Un nouveau chemin de fer et deux nouvelles provinces
L’immigration massive vers les Prairies canadiennes modifie la situation politique de l’Ouest canadien et amène le gouvernement fédéral à se repositionner face au développement de cette région. Les territoires situés entre le Manitoba et la Colombie-Britannique reçoivent ces nouveaux arrivants, mais ils ne font pas encore partie officiellement de la Confédération canadienne. Les terres de Rupert appartiennent à des compagnies privées. Avec la hausse du développement économique et l’augmentation des transports de marchandises, Laurier prend deux décisions majeures : la création de deux nouvelles provinces et l’implantation d’un nouveau chemin de fer reliant les deux océans.
Un chemin de fer...
Le 30 juillet 1903, Laurier présente son plan ferroviaire devant le Parlement. En simple, le gouvernement du Canada deviendra propriétaire du tronçon entre Moncton et Winnipeg, tandis que la compagnie créée pour l’occasion — le Grand Tronc Pacifique — se chargera de toute la construction et sera propriétaire du tronçon allant de Winnipeg à Prince-Rupert. Le gouvernement touchera alors un revenu de location qui viendra rembourser l’investissement.
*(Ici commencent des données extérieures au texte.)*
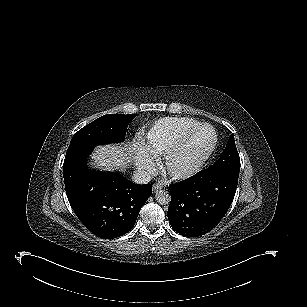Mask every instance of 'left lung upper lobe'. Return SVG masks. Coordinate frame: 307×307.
I'll use <instances>...</instances> for the list:
<instances>
[{"instance_id": "1", "label": "left lung upper lobe", "mask_w": 307, "mask_h": 307, "mask_svg": "<svg viewBox=\"0 0 307 307\" xmlns=\"http://www.w3.org/2000/svg\"><path fill=\"white\" fill-rule=\"evenodd\" d=\"M205 170L213 172L215 174L231 173L236 176H239L240 158L236 149L233 134H231L220 158L211 167Z\"/></svg>"}]
</instances>
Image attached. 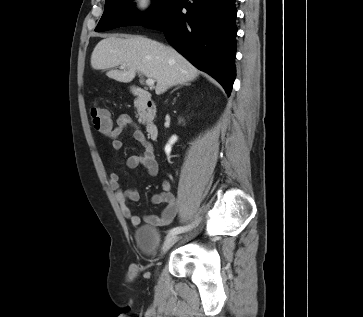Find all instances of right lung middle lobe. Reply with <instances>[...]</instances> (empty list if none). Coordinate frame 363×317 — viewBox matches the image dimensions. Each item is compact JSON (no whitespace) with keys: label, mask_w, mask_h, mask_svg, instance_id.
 I'll return each instance as SVG.
<instances>
[{"label":"right lung middle lobe","mask_w":363,"mask_h":317,"mask_svg":"<svg viewBox=\"0 0 363 317\" xmlns=\"http://www.w3.org/2000/svg\"><path fill=\"white\" fill-rule=\"evenodd\" d=\"M130 0H106L104 13L95 31H107L122 26H144L161 17L175 0H153L152 8L145 14L137 13Z\"/></svg>","instance_id":"1"}]
</instances>
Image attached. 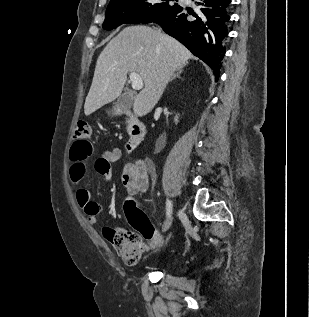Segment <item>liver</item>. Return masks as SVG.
I'll return each instance as SVG.
<instances>
[{
  "label": "liver",
  "instance_id": "liver-1",
  "mask_svg": "<svg viewBox=\"0 0 309 317\" xmlns=\"http://www.w3.org/2000/svg\"><path fill=\"white\" fill-rule=\"evenodd\" d=\"M192 57L186 47L166 34L142 25L125 27L98 57L85 115L118 98L129 72L139 74L144 84L134 99V114L146 115L159 101L173 73Z\"/></svg>",
  "mask_w": 309,
  "mask_h": 317
}]
</instances>
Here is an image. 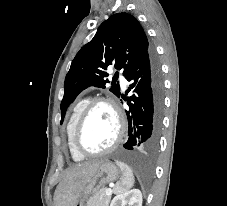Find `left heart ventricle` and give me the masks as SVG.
<instances>
[{
	"mask_svg": "<svg viewBox=\"0 0 227 206\" xmlns=\"http://www.w3.org/2000/svg\"><path fill=\"white\" fill-rule=\"evenodd\" d=\"M117 120L113 110L105 104L96 106L89 114L80 141L88 151L97 152L110 146L117 135Z\"/></svg>",
	"mask_w": 227,
	"mask_h": 206,
	"instance_id": "left-heart-ventricle-1",
	"label": "left heart ventricle"
}]
</instances>
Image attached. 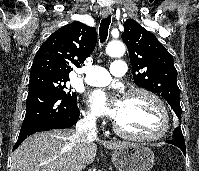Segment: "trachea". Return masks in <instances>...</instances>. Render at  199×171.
I'll return each instance as SVG.
<instances>
[{
  "mask_svg": "<svg viewBox=\"0 0 199 171\" xmlns=\"http://www.w3.org/2000/svg\"><path fill=\"white\" fill-rule=\"evenodd\" d=\"M110 23H111V16H108V17L102 19V21L100 23L99 37H100L101 43H104L108 36V29H109Z\"/></svg>",
  "mask_w": 199,
  "mask_h": 171,
  "instance_id": "3493384b",
  "label": "trachea"
}]
</instances>
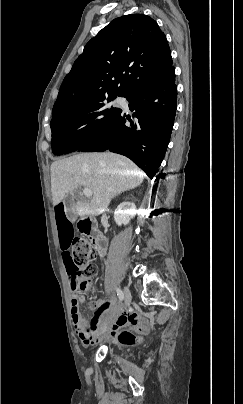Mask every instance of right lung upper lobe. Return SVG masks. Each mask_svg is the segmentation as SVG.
<instances>
[{
	"label": "right lung upper lobe",
	"instance_id": "right-lung-upper-lobe-1",
	"mask_svg": "<svg viewBox=\"0 0 243 404\" xmlns=\"http://www.w3.org/2000/svg\"><path fill=\"white\" fill-rule=\"evenodd\" d=\"M171 67L167 39L155 20L143 14L116 18L86 44L74 62L52 117L102 97H124Z\"/></svg>",
	"mask_w": 243,
	"mask_h": 404
}]
</instances>
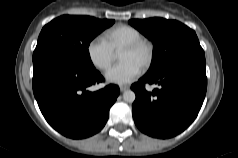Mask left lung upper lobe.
<instances>
[{
	"instance_id": "obj_1",
	"label": "left lung upper lobe",
	"mask_w": 238,
	"mask_h": 158,
	"mask_svg": "<svg viewBox=\"0 0 238 158\" xmlns=\"http://www.w3.org/2000/svg\"><path fill=\"white\" fill-rule=\"evenodd\" d=\"M129 23L154 44L152 62L146 76H153L180 59L204 55L196 33L178 21L149 18L133 19Z\"/></svg>"
}]
</instances>
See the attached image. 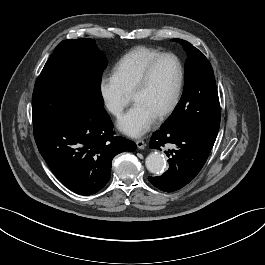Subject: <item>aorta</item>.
<instances>
[{
    "label": "aorta",
    "instance_id": "762f6f07",
    "mask_svg": "<svg viewBox=\"0 0 265 265\" xmlns=\"http://www.w3.org/2000/svg\"><path fill=\"white\" fill-rule=\"evenodd\" d=\"M145 164L148 171L153 174H161L166 168L165 158L163 154L158 151L150 153L146 159Z\"/></svg>",
    "mask_w": 265,
    "mask_h": 265
}]
</instances>
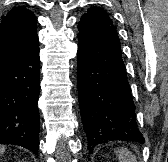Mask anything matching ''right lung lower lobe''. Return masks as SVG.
Wrapping results in <instances>:
<instances>
[{"instance_id":"obj_1","label":"right lung lower lobe","mask_w":168,"mask_h":162,"mask_svg":"<svg viewBox=\"0 0 168 162\" xmlns=\"http://www.w3.org/2000/svg\"><path fill=\"white\" fill-rule=\"evenodd\" d=\"M39 47L0 66V143L39 147Z\"/></svg>"}]
</instances>
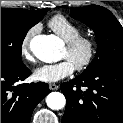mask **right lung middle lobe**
Masks as SVG:
<instances>
[{"label":"right lung middle lobe","mask_w":123,"mask_h":123,"mask_svg":"<svg viewBox=\"0 0 123 123\" xmlns=\"http://www.w3.org/2000/svg\"><path fill=\"white\" fill-rule=\"evenodd\" d=\"M48 10L1 8V67L25 66L21 60L22 42L28 30L41 21Z\"/></svg>","instance_id":"obj_1"}]
</instances>
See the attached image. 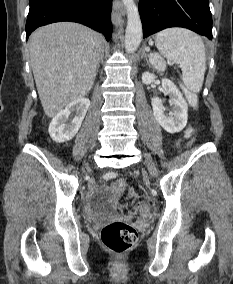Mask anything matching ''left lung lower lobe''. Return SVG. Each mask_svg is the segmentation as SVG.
I'll return each mask as SVG.
<instances>
[{
  "mask_svg": "<svg viewBox=\"0 0 233 284\" xmlns=\"http://www.w3.org/2000/svg\"><path fill=\"white\" fill-rule=\"evenodd\" d=\"M143 37L169 27H183L212 39L209 0H140Z\"/></svg>",
  "mask_w": 233,
  "mask_h": 284,
  "instance_id": "1",
  "label": "left lung lower lobe"
}]
</instances>
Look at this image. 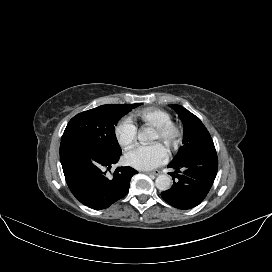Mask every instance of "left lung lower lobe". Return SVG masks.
Instances as JSON below:
<instances>
[{
    "mask_svg": "<svg viewBox=\"0 0 272 272\" xmlns=\"http://www.w3.org/2000/svg\"><path fill=\"white\" fill-rule=\"evenodd\" d=\"M178 182L161 193L162 198L178 209H191L199 205L208 194L218 170L215 147L193 153L181 161L171 162ZM175 174L172 176L175 178Z\"/></svg>",
    "mask_w": 272,
    "mask_h": 272,
    "instance_id": "1",
    "label": "left lung lower lobe"
}]
</instances>
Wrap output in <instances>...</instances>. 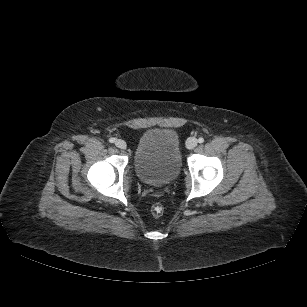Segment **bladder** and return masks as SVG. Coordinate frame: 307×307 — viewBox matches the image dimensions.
Returning <instances> with one entry per match:
<instances>
[{"mask_svg":"<svg viewBox=\"0 0 307 307\" xmlns=\"http://www.w3.org/2000/svg\"><path fill=\"white\" fill-rule=\"evenodd\" d=\"M133 164L138 178L151 186H165L181 170V154L176 132L154 128L144 132L136 145Z\"/></svg>","mask_w":307,"mask_h":307,"instance_id":"31cf9c89","label":"bladder"}]
</instances>
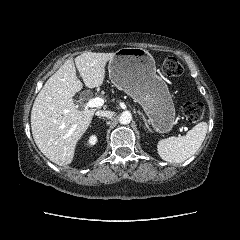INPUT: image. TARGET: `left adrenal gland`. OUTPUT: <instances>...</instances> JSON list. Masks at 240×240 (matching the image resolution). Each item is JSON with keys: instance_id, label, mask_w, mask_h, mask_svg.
Wrapping results in <instances>:
<instances>
[{"instance_id": "left-adrenal-gland-1", "label": "left adrenal gland", "mask_w": 240, "mask_h": 240, "mask_svg": "<svg viewBox=\"0 0 240 240\" xmlns=\"http://www.w3.org/2000/svg\"><path fill=\"white\" fill-rule=\"evenodd\" d=\"M138 114L142 116V119H143V122H144L145 127H146L148 130L151 131V129H150V127H149V125H148V123H147V121H146L145 116L143 115V113H141L140 111H138Z\"/></svg>"}]
</instances>
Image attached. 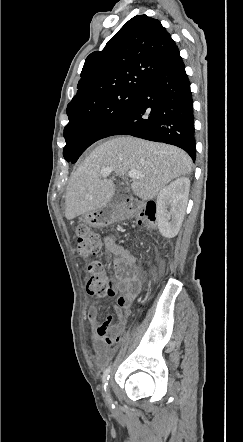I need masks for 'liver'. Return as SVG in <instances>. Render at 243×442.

Ce chemin de fer septentrional n’est autre chose que la réalisation, sur une plus grande échelle, du rêve favori de patriotes disparus, Mgr Labelle, Chapleau, Mercier, qui n’ont cessé d’impliquer le Nord comme le véritable champ de l’expansion nationale. (Le Soleil, 31 juillet 1903)
La construction est véritablement perçue comme un signe tangible et indélébile de la prospérité économique du Canada ; c’est d’ailleurs à cette époque que Laurier énonce son désormais célèbre : « Le XXe siècle sera celui du Canada ».
Le projet du chemin de fer du Grand Tronc Pacifique sera réalisé, mais sa construction ne respectera en aucun point les termes émis au départ par Laurier. Plutôt que les 13 millions prévus, c’est 170 millions que coûtera le tronçon qui est la propriété du gouvernement. «" La constitution, comme je l’ai déjà dit, entend que l’opinion de chacun soit librement exprimée comme il la conçoit. » Le projet sera entaché de nombreux cas de corruptions et c’est au cours de sa construction qu’on assistera, en 1907, à l’effondrement tragique du pont de Québec. Ce projet sera un fiasco financier et un boulet énorme pour Laurier et son gouvernement.
... et deux provinces
Sur le plan politique, Laurier doit légiférer pour encadrer l’explosion démographique des Prairies. Suivant l’effort de Laurier pour augmenter la population, uniquement de 1901 à 1911, les Prairies accueillent plus de 700 000 nouveaux arrivants. Laurier entreprend de créer officiellement deux nouvelles provinces et de les intégrer à la Confédération. Cette intégration ravive, à Ottawa, les débats sur l’encadrement, par le fédéral, des langues d’enseignement et de l’octroi des territoires. S’entame alors un second débat sur les écoles séparées et la « canadianisation » de ces immigrants.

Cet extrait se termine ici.